Elenio megerutkan kening. "Kenapa?"

"Kau tidak mungkin bisa terus sembunyi di sini dengan wujudmu yang sekarang."

"Aku tidak bisa pergi kemana-mana saat ini," kata Elenio, "walau bisa kembali ke wujud semula, energiku masih belum pulih. Bahkan aku belum mencapai setengah dari seluruh energi yang seharusnya dimiliki oleh seorang alta. Tidak ada jaminan jika aku tidak akan kembali menjadi seekor kucing. Firasatku mengatakan, sebentar lagi aku akan——"

Belum genap ucapan Elenio, pendar cahaya semerah darah tiba-tiba muncul di sekitar tubuhnya.

Zea melotot, kontan berdiri. Apa yang terjadi pada Elenio? Cahaya merah itu terang, cukup menyilaukan mata. Tiga detik kemudian, cahaya itu hilang bersama dengan sosok pria itu. Di kursi tidak lagi terlihat pria kekar berotot, hanya nampak makhluk berbulu oranye dengan tumpukan lemak di perutnya.

Elenio kembali berubah menjadi kucing oranye.

"Firasatku tidak pernah membohongiku," kata Elenio dengan embusan napas berat.

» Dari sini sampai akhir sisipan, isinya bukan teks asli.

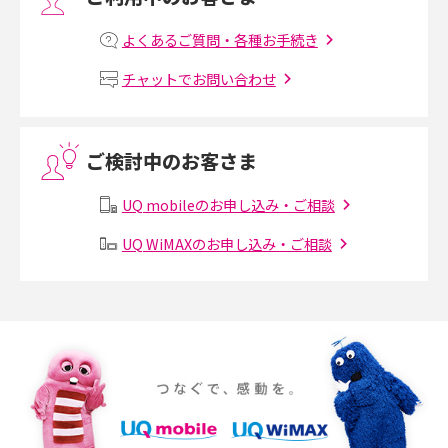
プリペイドSIMとは？種類やメリット・デメリット、利用までの流れを解説
よくあるご質問・各種お手続き
MNOとは？MVNOやMVNEとの違いやメリット・デメリットを解説
チャットでお問い合わせ
VPN接続とは？仕組みや必要性、メリット・デメリット、接続方法を解説
ご検討中のお客さま
Threads（スレッズ）とは？主な機能や登録方法、投稿の仕方を解説
UQ mobileのお申し込み・ご相談
Instagram（インスタグラム）でスクショするとバレる？バレるケースや撮
り方も解説
UQ WiMAXのお申し込み・ご相談
SMSとは？料金やできること、注意点や届かない時の対処法を解説
Discord（ディスコード）とは？使い方や用語の意味、便利な機能を解説
iPhone 16eとiPhone SE（第3世代）の違いは？サイズやスペックを比較し
て解説
iPhone 16eとiPhone 14を徹底比較！スペック・機能の違いをわかりやすく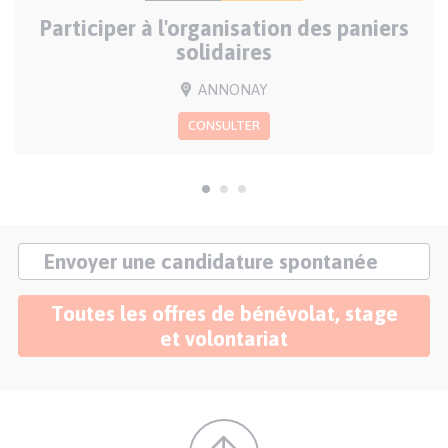
SUR
D'OFFRE
Participer à l'organisation des paniers
LA
DATE
solidaires
VILLE(S)
ANNONAY
CONSULTER
Bouton
Envoyer une candidature spontanée
candidature
spontanée
Bouton
Toutes les offres de bénévolat, stage
offres
et volontariat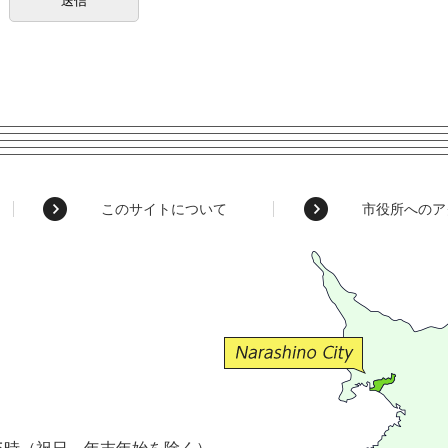
このサイトについて
市役所へのア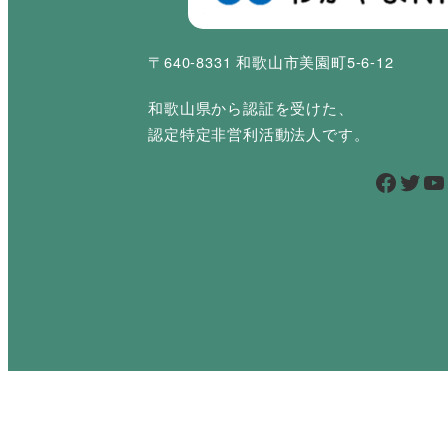
〒640-8331 和歌山市美園町5-6-12
和歌山県から認証を受けた、
認定特定非営利活動法人です。
Facebook
Twitter
YouTube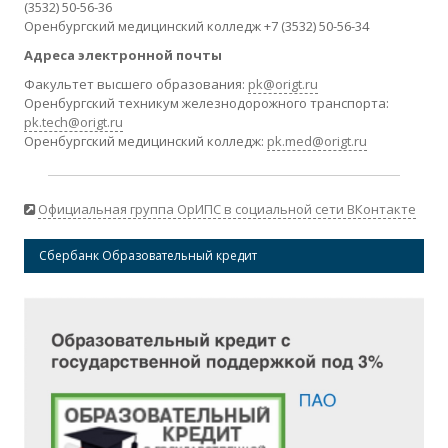
(3532) 50-56-36
Оренбургский медицинский колледж +7 (3532) 50-56-34
Адреса электронной почты
Факультет высшего образования:
pk@origt.ru
Оренбургский техникум железнодорожного транспорта:
pk.tech@origt.ru
Оренбургский медицинский колледж:
pk.med@origt.ru
Официальная группа ОрИПС в социальной сети ВКонтакте
Сбербанк Образовательный кредит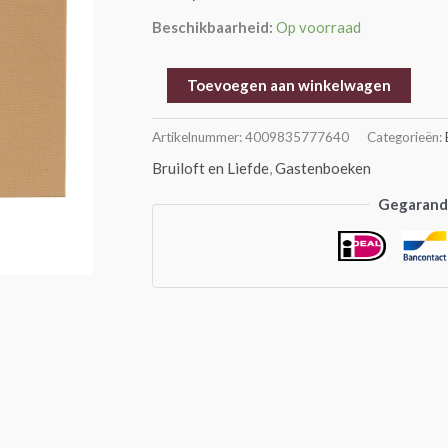
Bruin
Beschikbaarheid:
Op voorraad
-
25x20
Toevoegen aan winkelwagen
cm
aantal
Artikelnummer:
4009835777640
Categorieën:
Bruiloft en Liefde
,
Gastenboeken
Gegarande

Zea tecengang, nampak kesusahan menarik napas. Astaga! Bola matanya rasanya ingin melompat keluar. Ini pertama kalinya dalam hidupnya menyaksikan bagaimana makhluk lain bertranformasi menjadi makhluk lain.

"Cahaya merah apa itu?" tanya Zea dengan nada terdengar tidak percaya. Masih syok melihat perubahan Elenio. "Bukankah cahaya energimu seharusnya berwarna jingga?"

"Yang kau lihat tadi itu bukan cahaya energi. Itulah cahaya yang membuatku menjadi alta yang istimewa."

✷✷✷

Pukul delapan pagi. Zea dan Vae melangkah terburu-buru melewati lapangan luas dengan buku dan selembar kertas di masing-masing tangan. Tidak hanya mereka berdua. Lapangan ini cukup ramai dengan pelajar lain yang juga sedang bergegas menuju gedung belajar. Riuh. Derap langkah bersautan, juga tawa dan celetukan-celetukan. Beberapa ada yang menggerutu karena telat.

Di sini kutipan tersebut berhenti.